Re: They are just being frugal
I would prefer my tech journalists to stop whining about poor take-up of IPv6 when there is literally no reason not to instruct their host "turn on IPv6" on a test domain. It's seriously overdue given the amount of ribbing they want to give others, not that it's a vital technical resource. It's like mocking everyone for not using Windows 10 when they're stuck on XP.
Hell, it would make a whole series of interesting articles: How The Reg went IPv6, the problems we hit, and why haven't you done it yet?
Instead we get junk like this:
https://forums.theregister.co.uk/forum/1/2018/05/24/open_source_mano_release_four_lands/
Where there are literally two posts in the comments... me asking "WTH is this", and some random guy commenting "I don't know either", and that's it. Still none the wiser.
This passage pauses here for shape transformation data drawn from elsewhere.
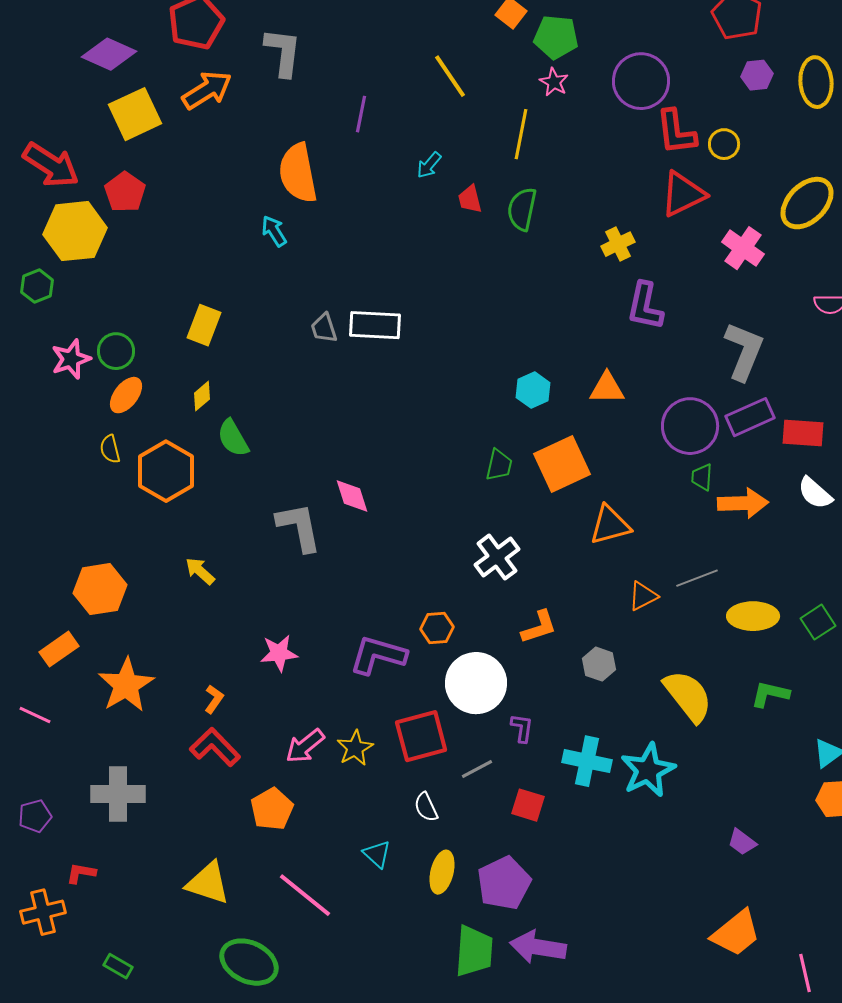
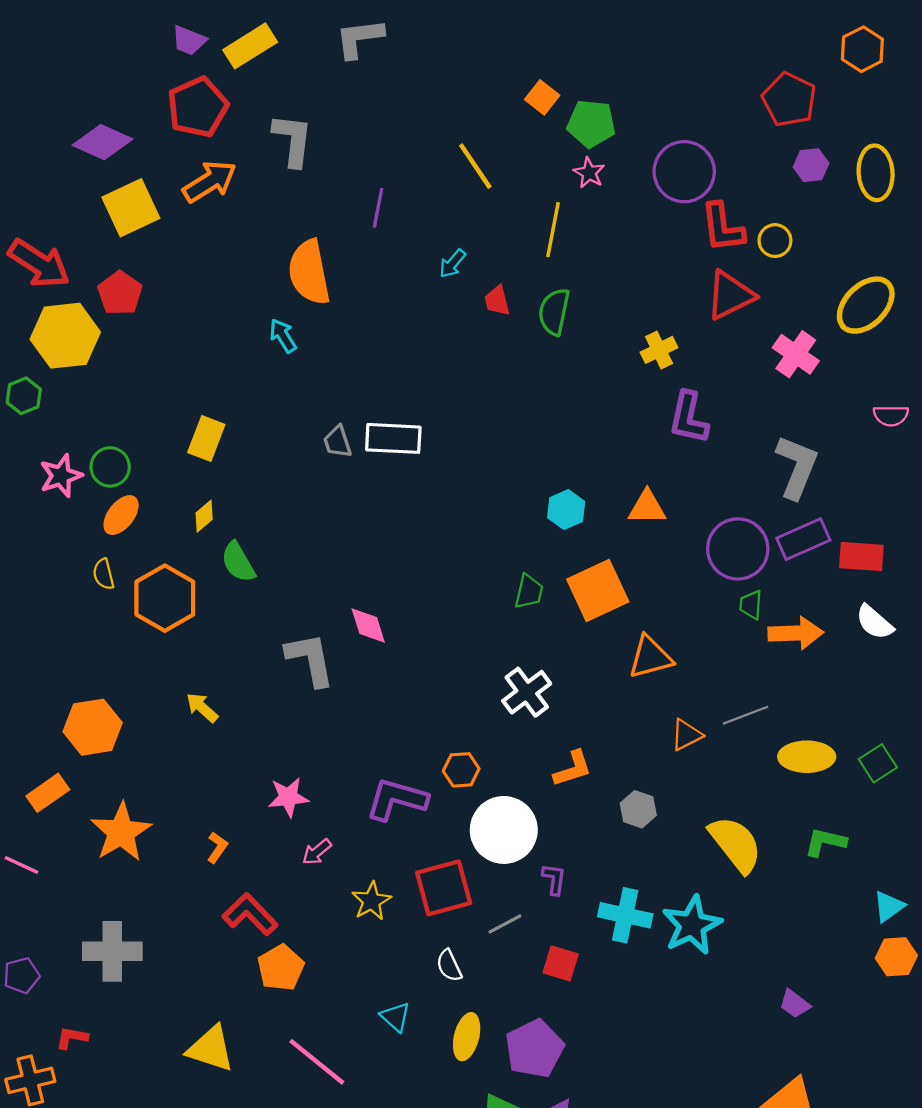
pink arrow: (305, 746) -> (317, 852), moved, size x0.7
red L-shape: (215, 747) -> (250, 914), moved

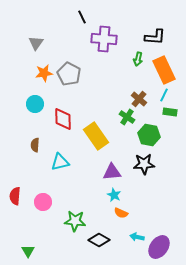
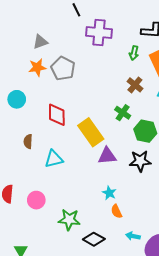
gray triangle: (36, 43) -> (40, 42), moved, turned 35
brown cross: (139, 99) -> (135, 85), moved
cyan circle: (35, 104) -> (17, 99), moved
purple triangle: (112, 172) -> (107, 156), moved
orange semicircle: (121, 213) -> (116, 211), turned 40

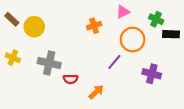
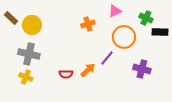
yellow cross: (13, 58) -> (26, 77), moved
gray cross: (49, 63) -> (29, 54), moved
orange arrow: (96, 92) -> (88, 70), moved

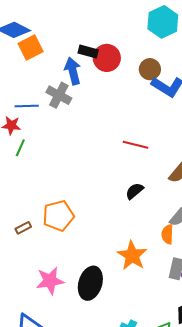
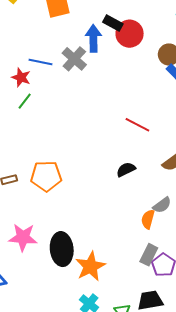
orange star: (132, 255) -> (90, 266), moved
black ellipse: (90, 283) -> (62, 249), turned -36

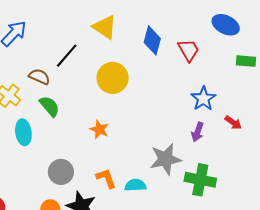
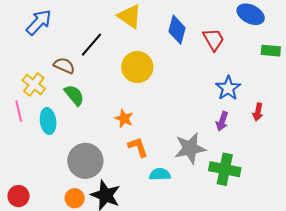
red arrow: (233, 123) -> (258, 112), turned 66
gray circle: (61, 172) -> (85, 161), size x1.4
orange L-shape: (106, 178) -> (138, 147), moved

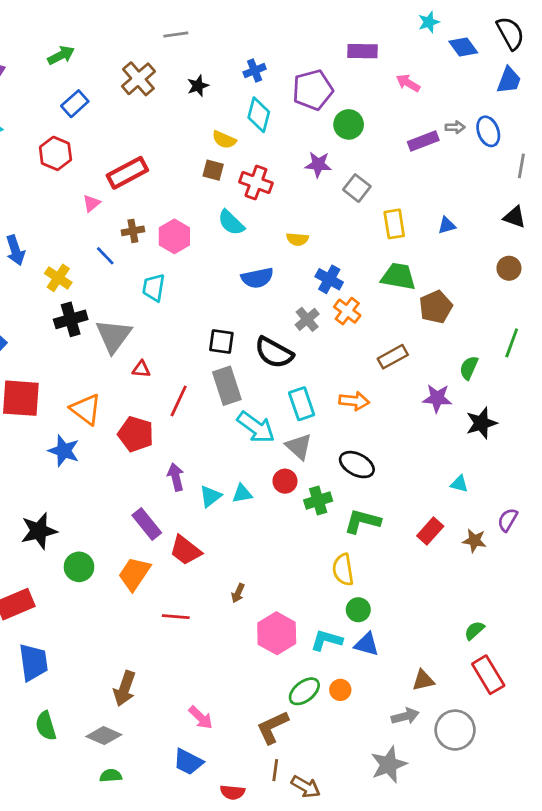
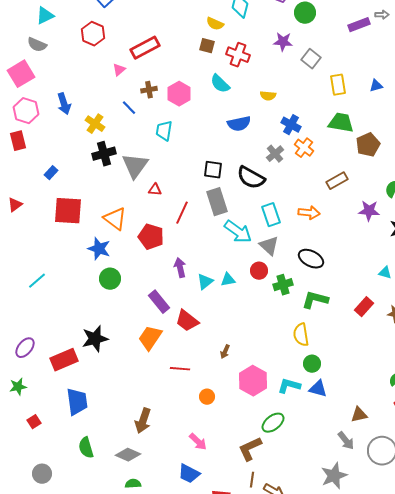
black star: (39, 531) -> (95, 339), moved
green circle: (79, 567) -> (110, 279), moved
orange circle: (340, 690) -> (207, 397), moved
gray arrow: (405, 716) -> (346, 441), turned 66

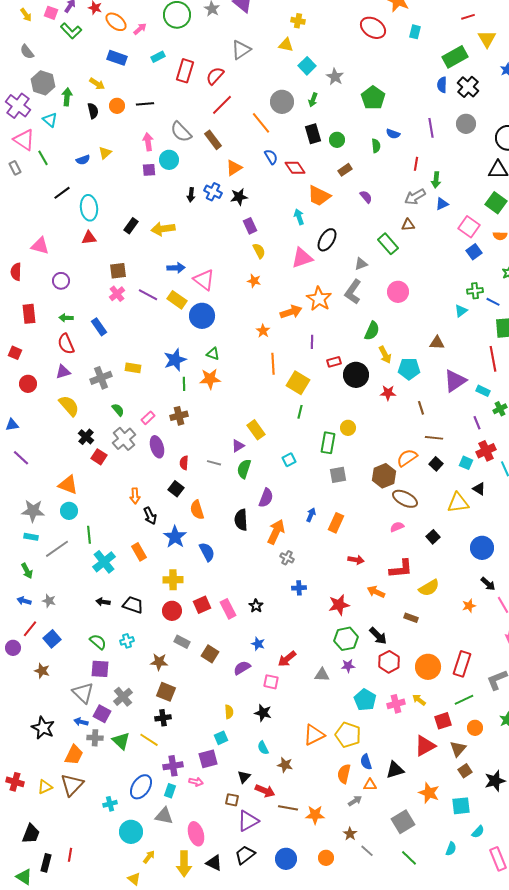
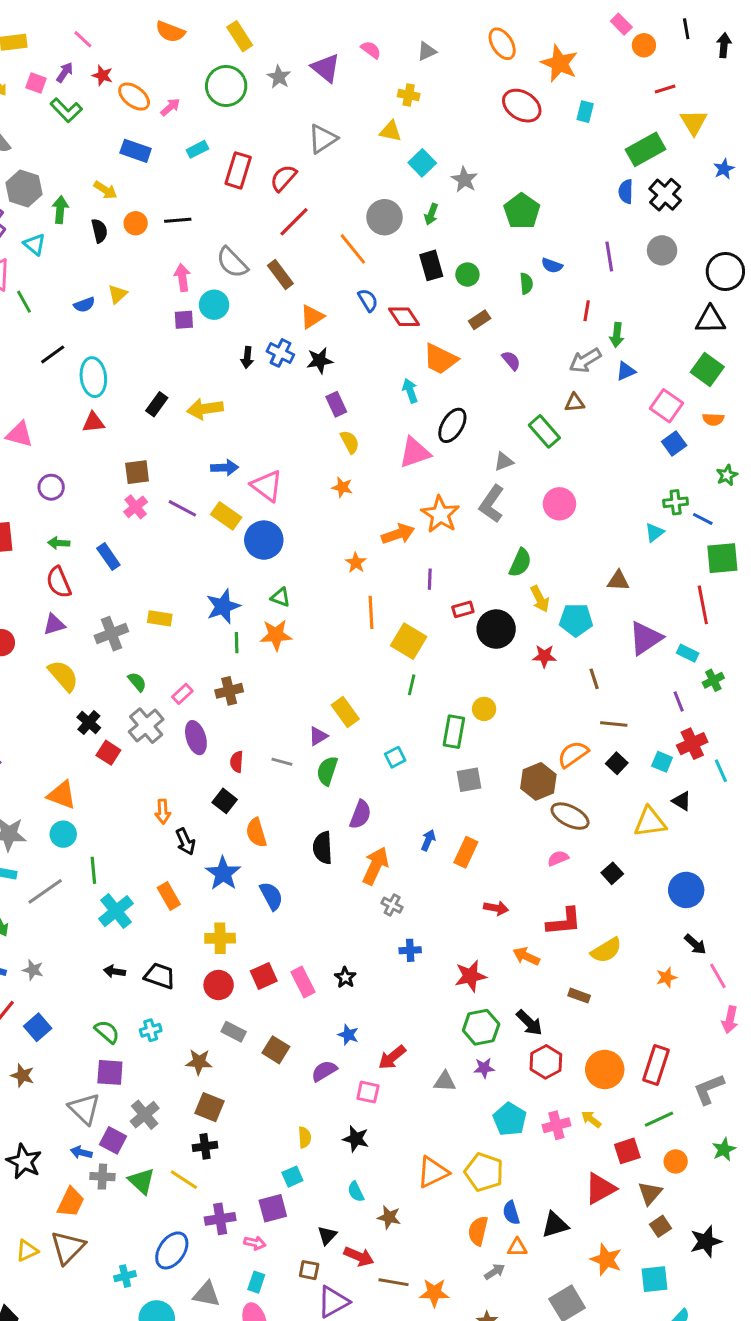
cyan rectangle: (170, 791) -> (256, 1282), moved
But yet every month, without fail, we get more and more dire warnings, articles about IPv4 allocations running out, coupled with statements like "It's about time everyone moved on because there are no addresses left", etc. but The Reg make no efforts that way. Not even tokens. Not even tests.
To be honest, the Reg reader survey is entirely "BI"-focused, yet most of their readers appear to be techy and wanting to forget just about anything to do with such managerial buzzwording - science, tech, sure. I'd much rather read a good article on the systems behind the Reg and what they use and how they implement a major project, than some guff. I suspect, however, that it would be technically embarrassing for them.
Journalists are journalists. But if they're sniping at the big places for not being ready, then they cannot ignore their own, much smaller, much easier, neglected internal system. Has The Reg updated their routers etc. against VPNFilter? What are they doing about Spectre/Meltdown? And how can they claim to be a good source of advice, articles and news about such things if they can't manage the basics?
Create ipv6.theregister.co.uk
Add an AAAA record to it.
Activate IPv6 on the frontend servers for that subdomain.
When it works, advertise it as a "prototype" and then start fixing things like logins, logfiles, etc. to work on it.
Even if it takes a year, two years, to get up-and-running you can THEN be sarky about places not supporting IPv6.